E uma das causas, embora indireta, dessas transformações
ocorreu por conta da atuação dos temíveis grupos
de piratas japoneses denominados pelos chineses e coreanos de wakô.
Wakô,
os piratas japoneses
Os wakô viviam na região norte da Ilha de Kyushu e nas
redondezas da Baía de Seto. Com frotas que variavam de 3 a 500
navios, invadiam terras vizinhas e queimavam casas, matando todos aqueles
que tentavam resistir. Outra prática constante era a pilhagem de
bens e o seqüestro de homens, mulheres e crianças.
Os ataques
freqüentes dos piratas contribuíram para a decadência
do reino de Kôrai (Coréia). Em 1392, Yi Song-Gye (1335~1408)
conseguiu expulsar os wakô das terras coreanas, derrubar o reino
de Kôrai e fundar a dinastia Yi (1392~1910). O comércio entre
Japão e Coréia iniciou-se quando Yi enviou uma carta para
Ashikaga Yoshimitsu (1358~1408), solicitando o combate aos wakô
e o comércio entre as duas nações, no que foi prontamente
atendido pelo xogunato japonês.
A queda da
dinastia Yuan na China, em 1369, também impulsionou o rigor no
combate aos wakô. A dinastia Ming, sucessora de Yuan, proibiu o
comércio privado e permitiu o comércio internacional apenas
com os países que tinham acordo com o reinado Ming.
Os wakô
readquiriram força com o enfraquecimento do xogunato de Muromachi.
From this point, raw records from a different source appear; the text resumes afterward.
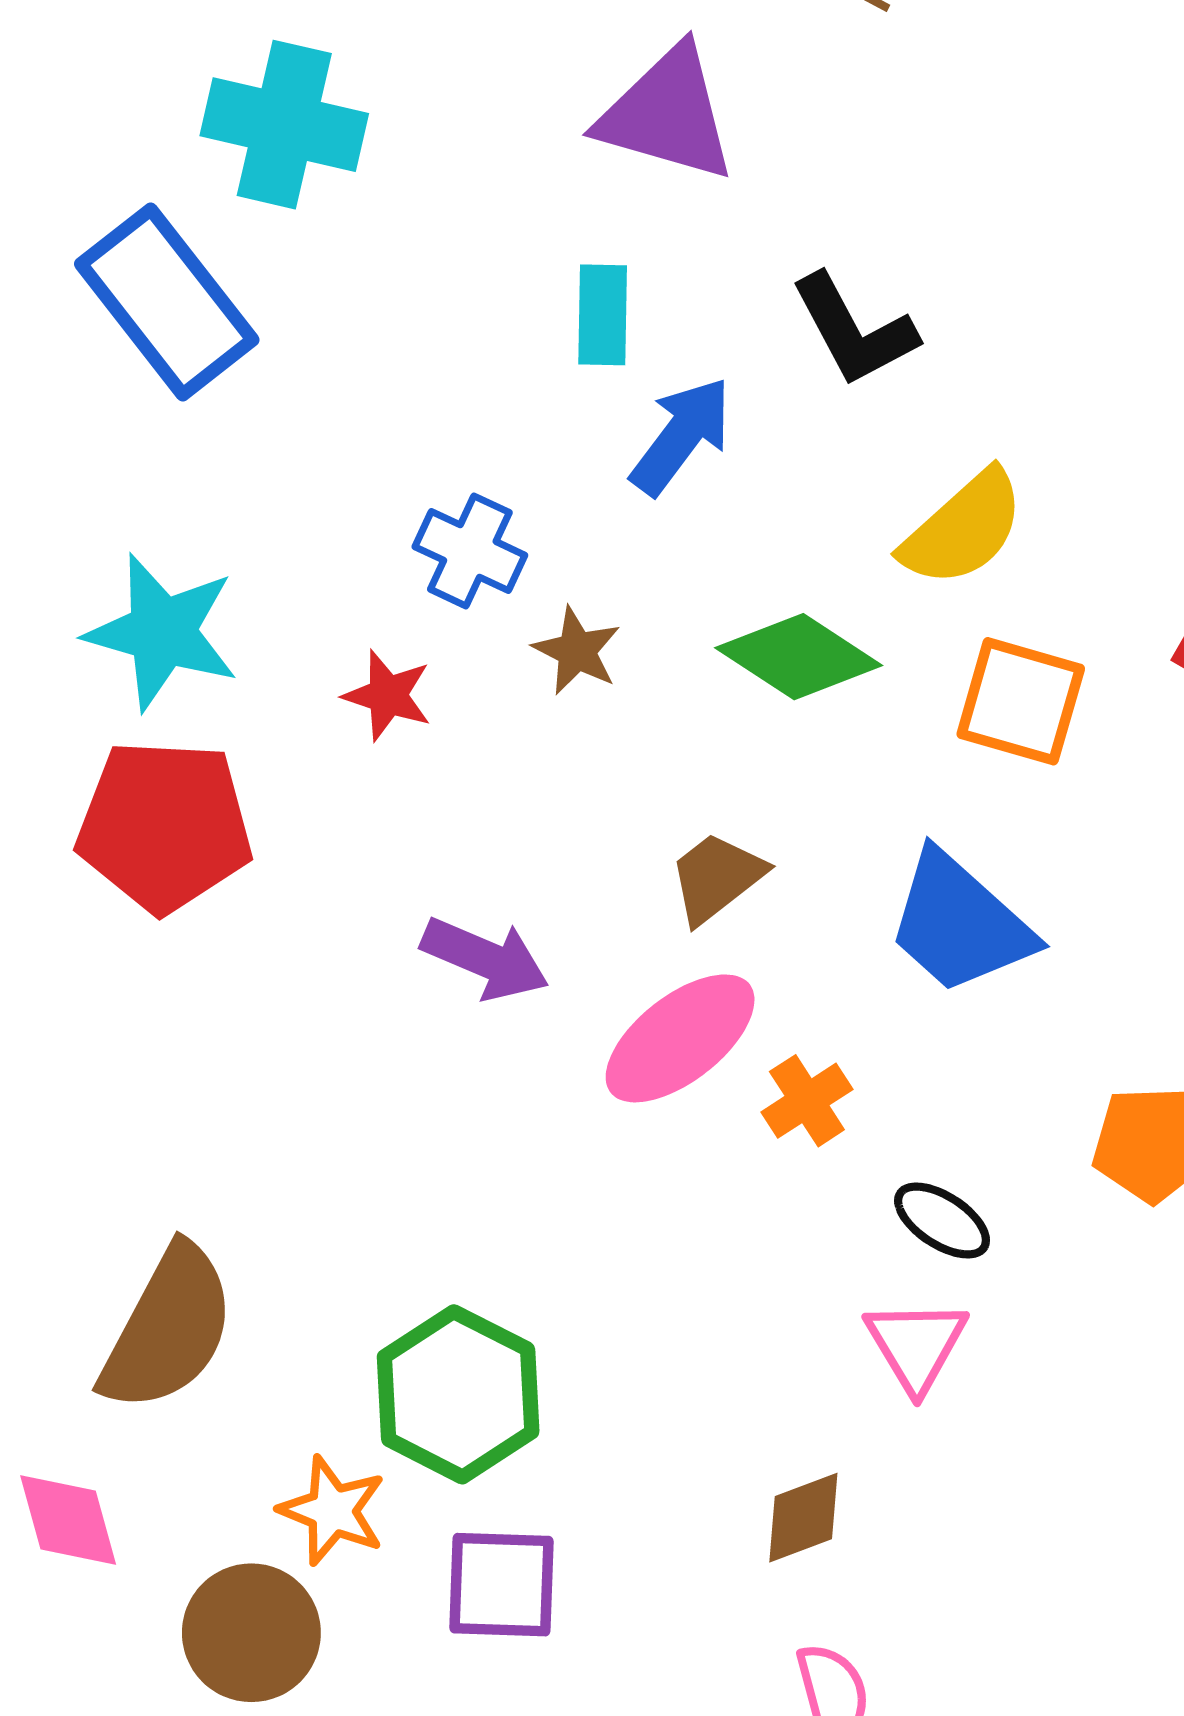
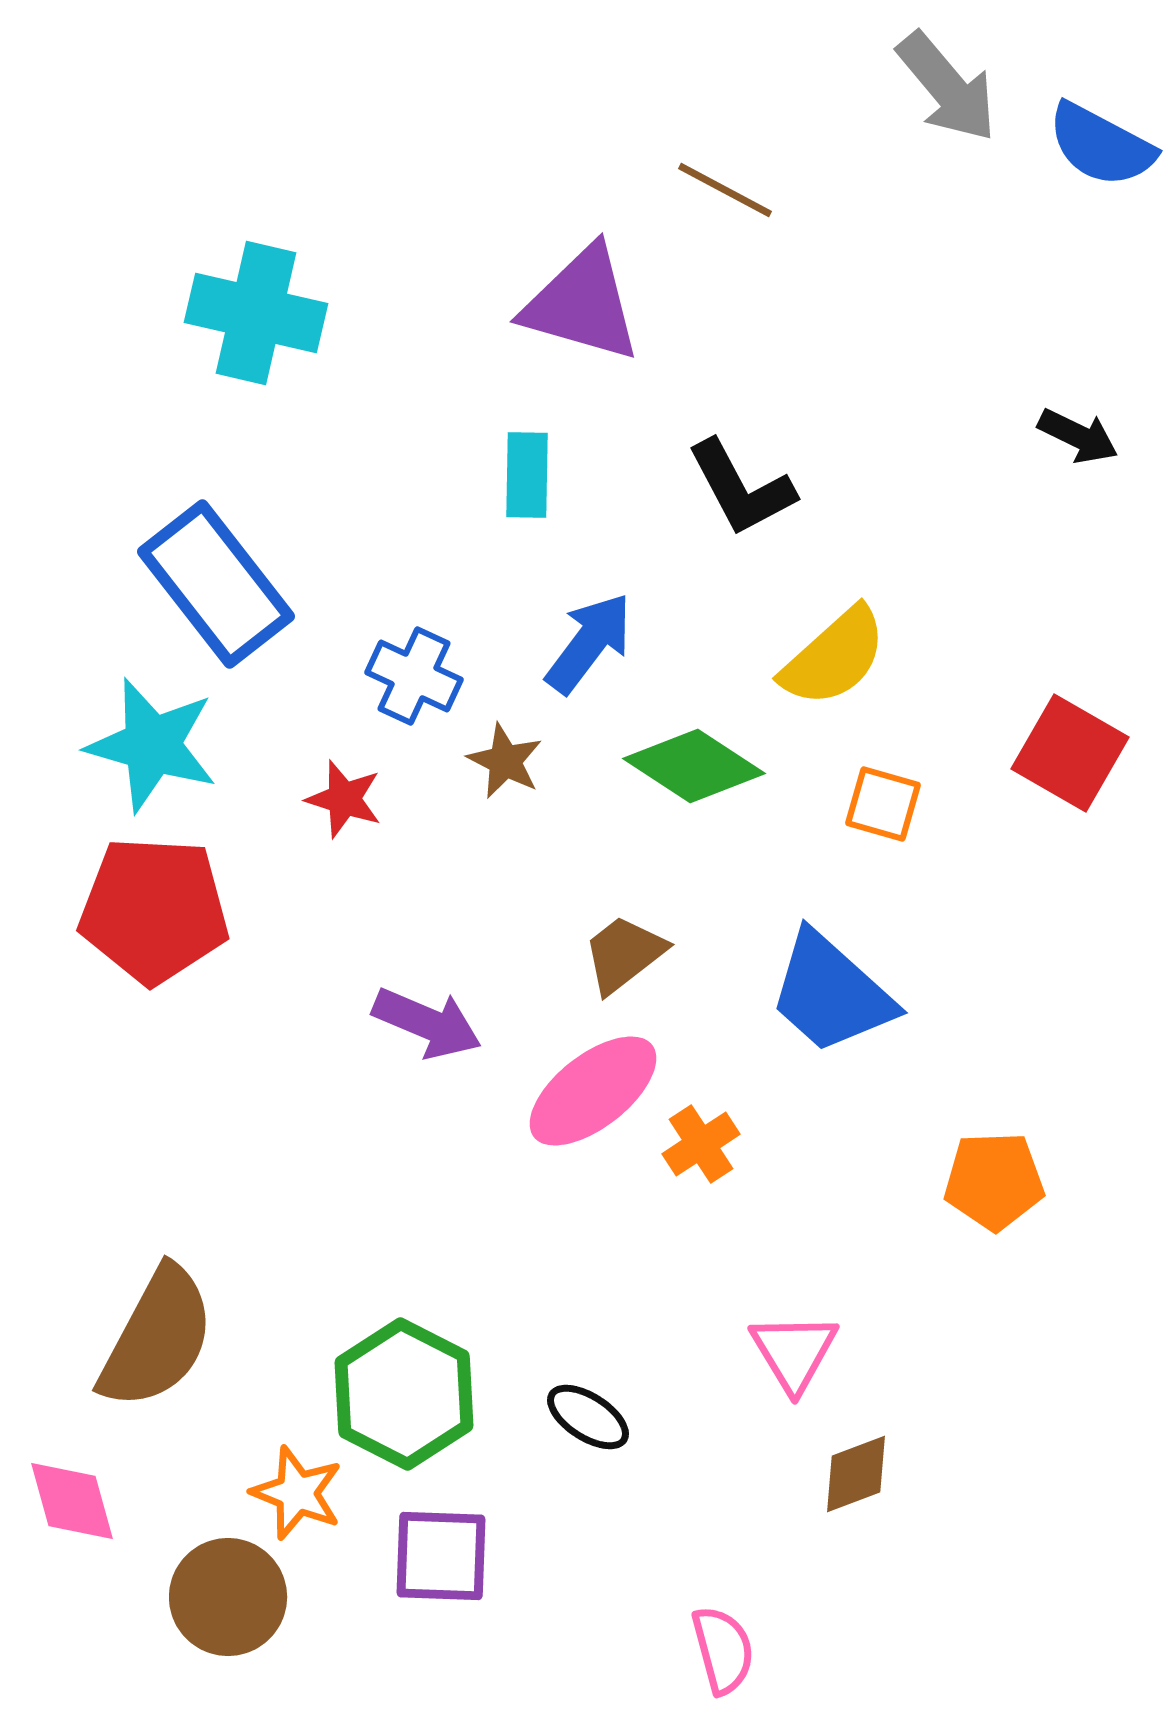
blue rectangle: (167, 302) -> (216, 584), moved
blue arrow: (681, 436) -> (589, 643), moved
orange square: (1021, 701) -> (883, 804), size x0.7
black ellipse: (942, 1220) -> (588, 1417), moved
brown diamond: (803, 1518) -> (856, 1474), moved

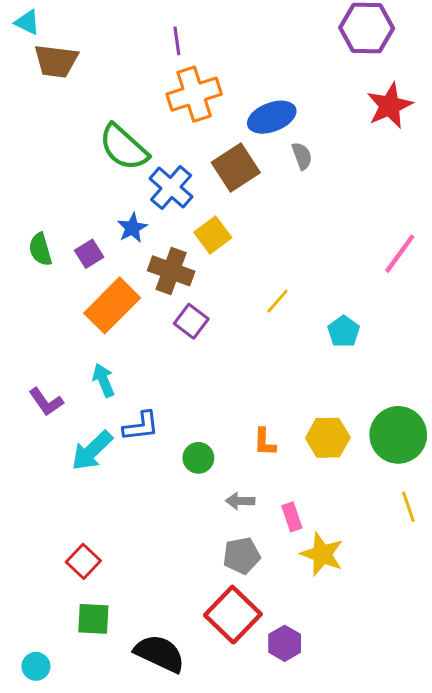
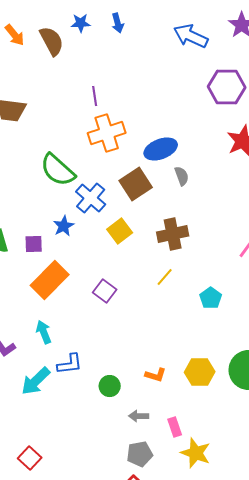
purple square: (89, 254) -> (34, 244), turned 30
brown cross: (171, 271) -> (173, 234), moved, turned -32
orange L-shape: (265, 442) -> (156, 375), turned -75

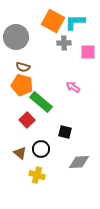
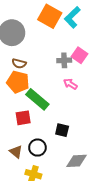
cyan L-shape: (75, 22) -> (72, 17), turned -45
gray cross: (64, 43) -> (64, 60), moved
pink square: (88, 52) -> (80, 55), moved, turned 35
red square: (27, 120) -> (23, 118), turned 35

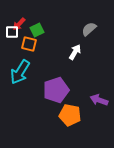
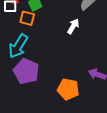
purple pentagon: (56, 90) -> (26, 71), moved, turned -30

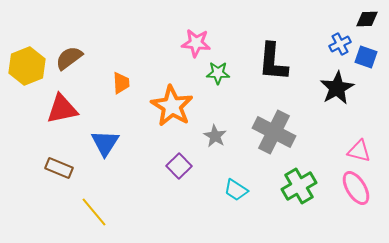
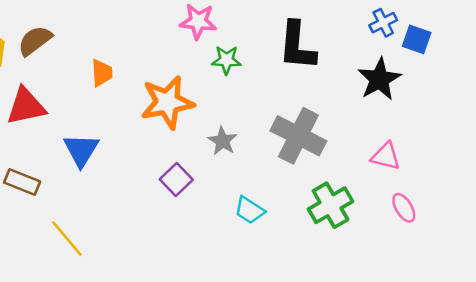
orange star: (172, 106) -> (167, 102), turned 30
pink triangle: (359, 151) -> (386, 156), moved
pink ellipse: (356, 188) -> (404, 208), size x0.7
Suas pilhagens continuaram até a unificação do Japão
por Toyotomi Hideyoshi.
Comércio
com China e Coréia
A atividade comercial entre Japão e Coréia foi muito
rica. Entre os produtos vendidos pelo arquipélago, estavam cobre,
enxofre e artigos dos mares do sul, como pimenta, medicamentos e plantas
perfumadas, trazidos pelos navios mercantes de Ryukyu (atual Okinawa).
As compras consistiam em tecidos, principalmente o algodão, que
os nipônicos não produziam. Nessa época, os japoneses
usavam roupas feitas de tecido de cânhamo. Como o tecido de algodão
era mais eficiente no inverno que o de cânhamo, ele se tornou um
item muito apreciado no Japão, com importações em
grande quantidade e forte influência nos hábitos do povo
do sol nascente.
No início,
as transações comerciais eram feitas em Hakata, cidade ao
norte da Ilha de Kyushu. Entretanto, durante a Era Muromachi, duas cidades
cresceram rapidamente: a própria Hakata e Sakai, situada na Baía
de Osaka.
O dazaifu,
repartição do governo central para cuidar de assuntos diplomáticos
com a China e a Coréia, bem como para defender o Japão dos
ataques inimigos, estava instalado na cidade de Hakata desde tempos antigos.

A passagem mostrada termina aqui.